Fluorescence spectroscopy has also been extensively used for bacterial sensing because of its high sensitivity and the specificity imbued by fluorophore-conjugated affinity agents. Exogenous fluorescence, as it is used in bacterial biosensing, is ultimately limited by the background, however, under the right conditions single molecules and single bacteria can be detected. Furthermore, the use of the spectral dimension makes it possible to achieve spectral multiplexing and thereby simultaneously determine multiple bacterial targets. Recently the combination of bacterial recognition and fluorescence readout has been combined to achieve in vivo fluorescence imaging, wherein bacteria can be detected directly in living organisms and/or biopsy tissues, making it a promising diagnostic tool for the clinic.
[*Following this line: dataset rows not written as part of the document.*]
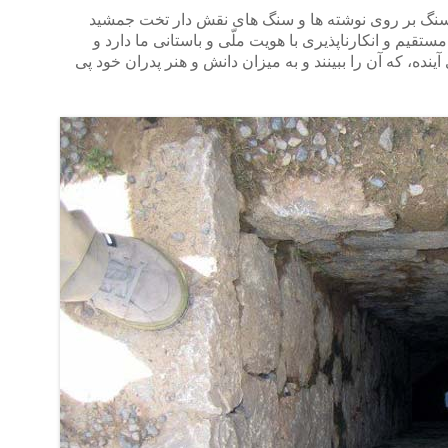
نگ بر روی نوشته ها و سنگ های نقش دار تخت جمشید
ستقیم و انکارناپذیری با هویت ملّی و باستانی ما دارد و
ینده، که آن را ببینند و به میزان دانش و هنر پدران خود پی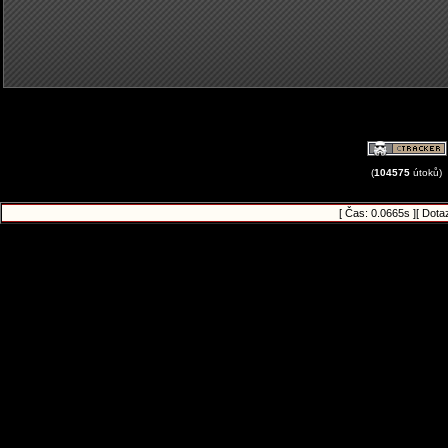
(
104575
útoků)
[ Čas: 0.0665s ][ Dota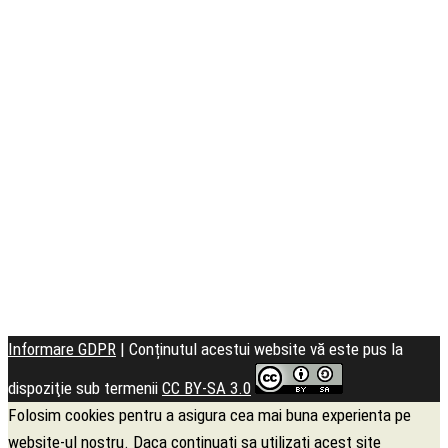
Seminarul
Teologic
Informare GDPR
| Conținutul acestui website vă este pus la
dispoziţie sub termenii
CC BY-SA 3.0
Folosim cookies pentru a asigura cea mai buna experienta pe
website-ul nostru. Daca continuati sa utilizati acest site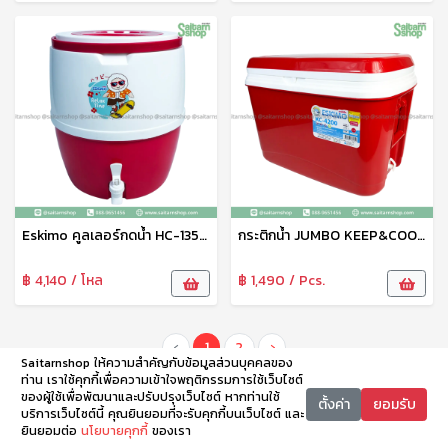
Eskimo คูลเลอร์กดน้ำ HC-1350V ขนาดความจุ 13.5 ลิตร มีก๊อก เปิด-ปิด BIG COOLER COOL มีฉนวนล็อคความเย็น พลาสติก Food Grade
กระติกน้ำ JUMBO KEEP&COOL KC-4200 กระติกน้ำล็อคความเย็น ขนาด 42 ลิตร มีฝาเปิด-ปิด แข็งแรง ทนทาน Eskimo
฿ 4,140 / โหล
฿ 1,490 / Pcs.
‹
1
2
›
Saitarnshop ให้ความสำคัญกับข้อมูลส่วนบุคคลของ
ท่าน เราใช้คุกกี้เพื่อความเข้าใจพฤติกรรมการใช้เว็บไซต์
ของผู้ใช้เพื่อพัฒนาและปรับปรุงเว็บไซต์ หากท่านใช้
ตั้งค่า
ยอมรับ
บริการเว็บไซต์นี้ คุณยินยอมที่จะรับคุกกี้บนเว็บไซต์ และ
ยินยอมต่อ
นโยบายคุกกี้
ของเรา
หน้าหลัก
หมวดหมู่
ตะกร้า
บัญชี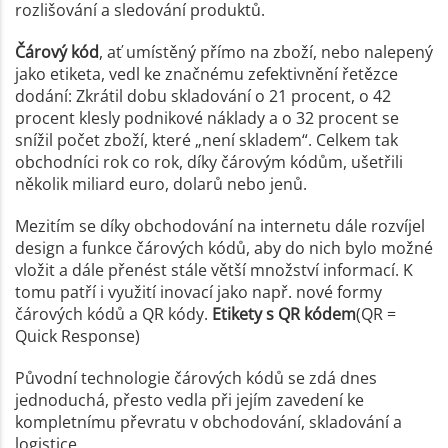
rozlišování a sledování produktů.
Čárový kód
, ať umístěný přímo na zboží, nebo nalepený
jako etiketa, vedl ke značnému zefektivnění řetězce
dodání: Zkrátil dobu skladování o 21 procent, o 42
procent klesly podnikové náklady a o 32 procent se
snížil počet zboží, které „není skladem“. Celkem tak
obchodníci rok co rok, díky čárovým kódům, ušetřili
několik miliard euro, dolarů nebo jenů.
Mezitím se díky obchodování na internetu dále rozvíjel
design a funkce čárových kódů, aby do nich bylo možné
vložit a dále přenést stále větší množství informací. K
tomu patří i využití inovací jako např. nové formy
čárových kódů a QR kódy.
Etikety s QR kódem
(QR =
Quick Response)
Původní technologie čárových kódů se zdá dnes
jednoduchá, přesto vedla při jejím zavedení ke
kompletnímu převratu v obchodování, skladování a
logistice.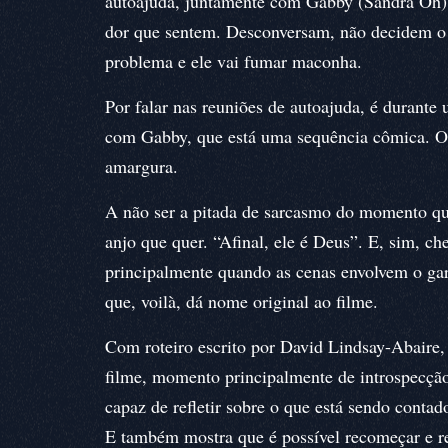
autoajuda, juntamente com Gabby (Sandra Oh), 
dor que sentem. Desconversam, não decidem o q
problema e ele vai fumar maconha.
Por falar nas reuniões de autoajuda, é durante
com Gabby, que está uma sequência cômica. O r
amargura.
A não ser a pitada de sarcasmo do momento qu
anjo que quer. “Afinal, ele é Deus”. E, sim, ch
principalmente quando as cenas envolvem o gar
que, voilà, dá nome original ao filme.
Com roteiro escrito por David Lindsay-Abaire
filme, momento principalmente de introspecção
capaz de refletir sobre o que está sendo contad
E também mostra que é possível recomeçar e ree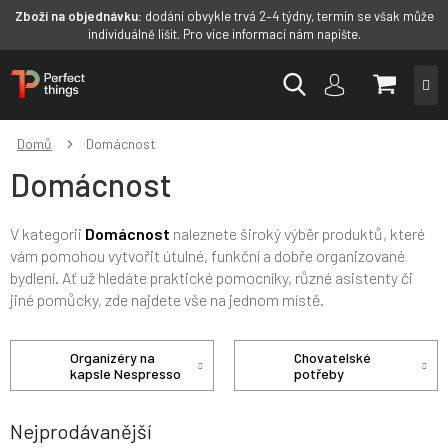
Zboží na objednávku:
dodání obvykle trvá 2–4 týdny, termín se však může
individuálně lišit. Pro více informací nám napište.
Přejít
NÁKUP
na
obsah
KOŠÍK
Domů
Domácnost
Domácnost
V kategorii
Domácnost
naleznete široký výběr produktů, které
vám pomohou vytvořit útulné, funkční a dobře organizované
bydlení. Ať už hledáte praktické pomocníky, různé asistenty či
jiné pomůcky, zde najdete vše na jednom místě.
Organizéry na
Chovatelské
kapsle Nespresso
potřeby
Nejprodávanější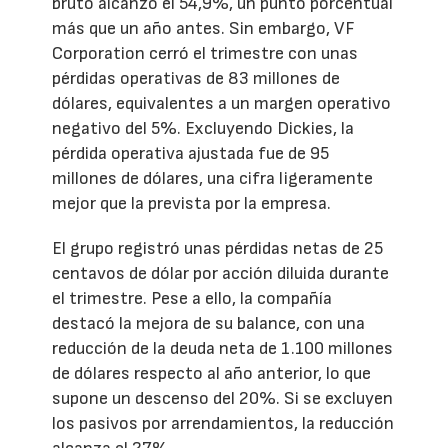
bruto alcanzó el 54,9%, un punto porcentual
más que un año antes. Sin embargo, VF
Corporation cerró el trimestre con unas
pérdidas operativas de 83 millones de
dólares, equivalentes a un margen operativo
negativo del 5%. Excluyendo Dickies, la
pérdida operativa ajustada fue de 95
millones de dólares, una cifra ligeramente
mejor que la prevista por la empresa.
El grupo registró unas pérdidas netas de 25
centavos de dólar por acción diluida durante
el trimestre. Pese a ello, la compañía
destacó la mejora de su balance, con una
reducción de la deuda neta de 1.100 millones
de dólares respecto al año anterior, lo que
supone un descenso del 20%. Si se excluyen
los pasivos por arrendamientos, la reducción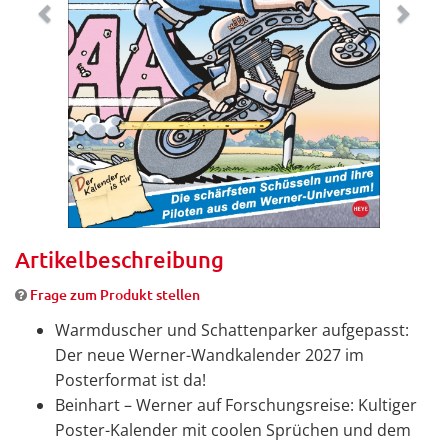
Artikelbeschreibung
Frage zum Produkt stellen
Warmduscher und Schattenparker aufgepasst:
Der neue Werner-Wandkalender 2027 im
Posterformat ist da!
Beinhart – Werner auf Forschungsreise: Kultiger
Poster-Kalender mit coolen Sprüchen und dem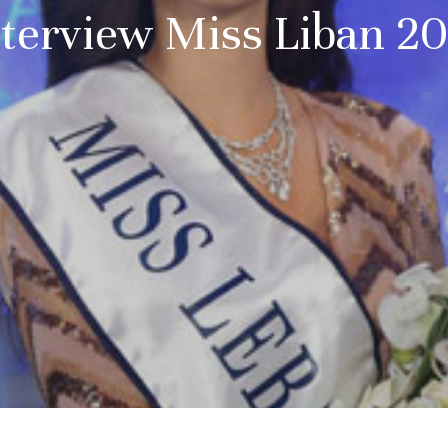
nterview Miss Liban 20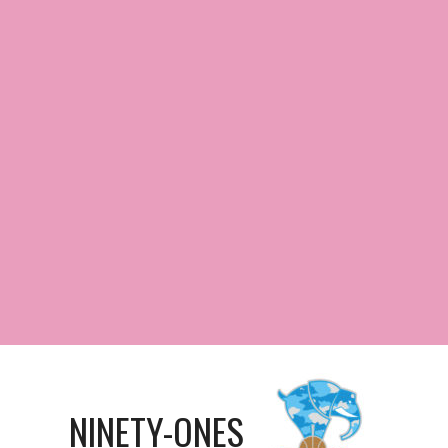
NINETY-ONES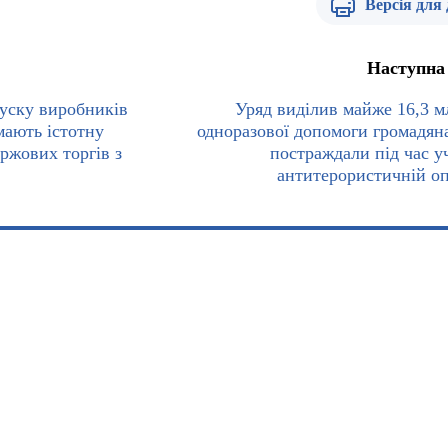
Версія для
Наступна
уску виробників
Уряд виділив майже 16,3 м
мають істотну
одноразової допомоги громадяна
іржових торгів з
постраждали під час уч
антитерористичній оп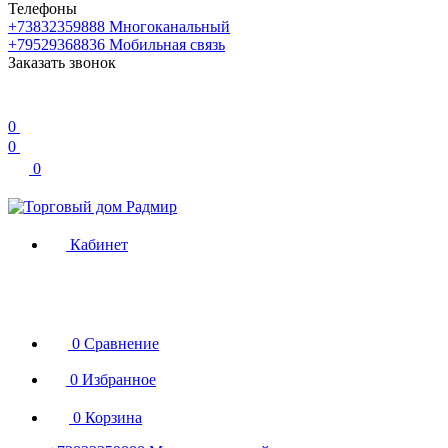
Телефоны
+73832359888
Многоканальный
+79529368836
Мобильная связь
Заказать звонок
0
0
0
Кабинет
0
Сравнение
0
Избранное
0
Корзина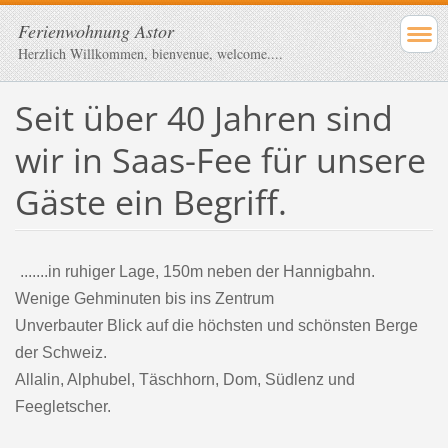
Ferienwohnung Astor
Herzlich Willkommen, bienvenue, welcome....
Seit über 40 Jahren sind
wir in Saas-Fee für unsere
Gäste ein Begriff.
.......in ruhiger Lage, 150m neben der Hannigbahn.
Wenige Gehminuten bis ins Zentrum
Unverbauter Blick auf die höchsten und schönsten Berge
der Schweiz.
Allalin, Alphubel, Täschhorn, Dom, Südlenz und
Feegletscher.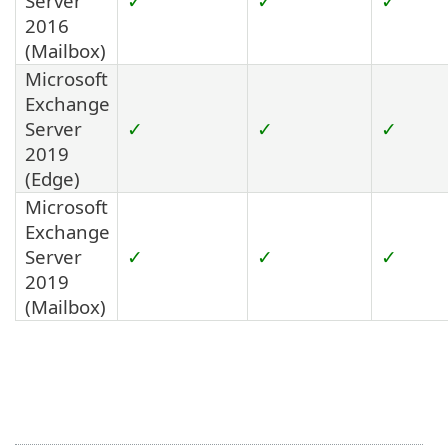
Server
✓
✓
✓
2016
(Mailbox)
Microsoft
Exchange
Server
✓
✓
✓
2019
(Edge)
Microsoft
Exchange
Server
✓
✓
✓
2019
(Mailbox)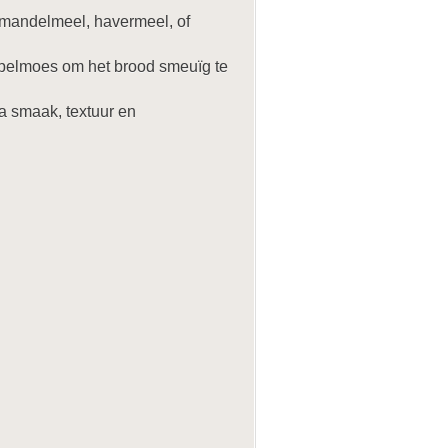
amandelmeel, havermeel, of
appelmoes om het brood smeuïg te
a smaak, textuur en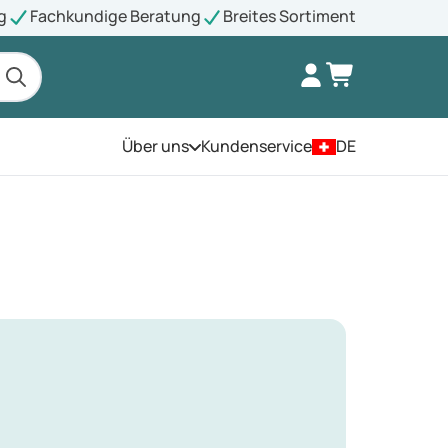
g
Fachkundige Beratung
Breites Sortiment
Über uns
Kundenservice
DE
Öffnen Sie das Menü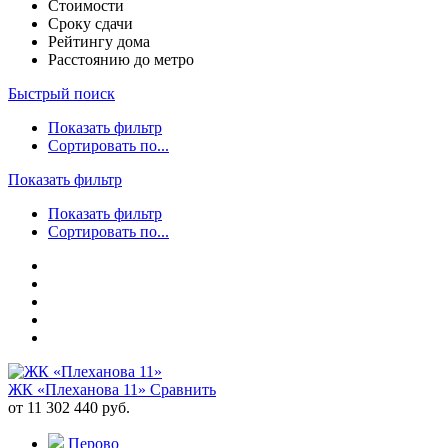
Стоимости
Сроку сдачи
Рейтингу дома
Расстоянию до метро
Быстрый поиск
Показать фильтр
Сортировать по...
Показать фильтр
Показать фильтр
Сортировать по...
ЖК «Плеханова 11»
Сравнить
от 11 302 440 руб.
Перово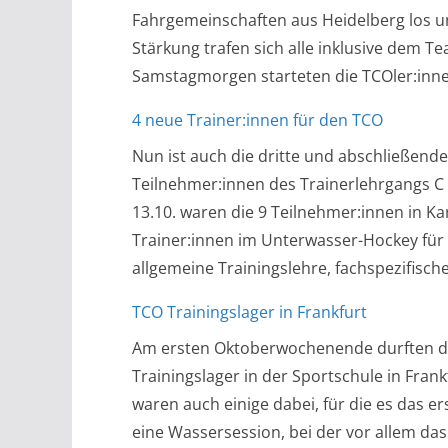
Fahrgemeinschaften aus Heidelberg los 
Stärkung trafen sich alle inklusive dem
Samstagmorgen starteten die TCOler:innen
4 neue Trainer:innen für den TCO
Nun ist auch die dritte und abschließend
Teilnehmer:innen des Trainerlehrgangs C
13.10. waren die 9 Teilnehmer:innen in Kar
Trainer:innen im Unterwasser-Hockey für 
allgemeine Trainingslehre, fachspezifisc
TCO Trainingslager in Frankfurt
Am ersten Oktoberwochenende durften di
Trainingslager in der Sportschule in Fran
waren auch einige dabei, für die es das e
eine Wassersession, bei der vor allem das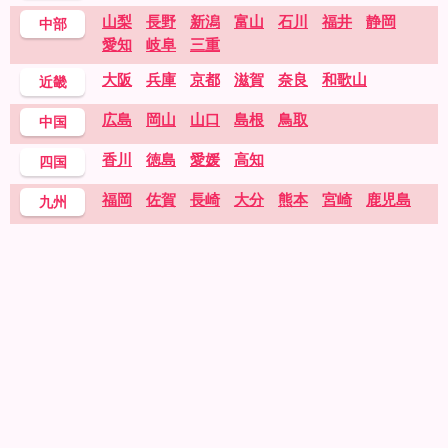
山梨
長野
新潟
富山
石川
福井
静岡
中部
愛知
岐阜
三重
大阪
兵庫
京都
滋賀
奈良
和歌山
近畿
広島
岡山
山口
島根
鳥取
中国
香川
徳島
愛媛
高知
四国
福岡
佐賀
長崎
大分
熊本
宮崎
鹿児島
九州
The most recent addition to optical bacterial biosensing, SPR and LSPR detection, has been made possible by advances in nanotechnology. These sensing modalities which detect changes in the local dielectric response function are extraordinarily sensitive to the material, size, shape, thickness, and interparticle spacing of the sensor surface, as well as the refractive index of the surroundings. SPR and LSPR approaches are both sensitive to the size and concentration of analytes, and they have been employed extensively for chemical and biochemical sensing. In contrast bacterial sensing, to the extent that plasmonic approaches have been used, has far more frequently used SPR, although the characteristics of LSPR would seem to make it a promising approach for the future.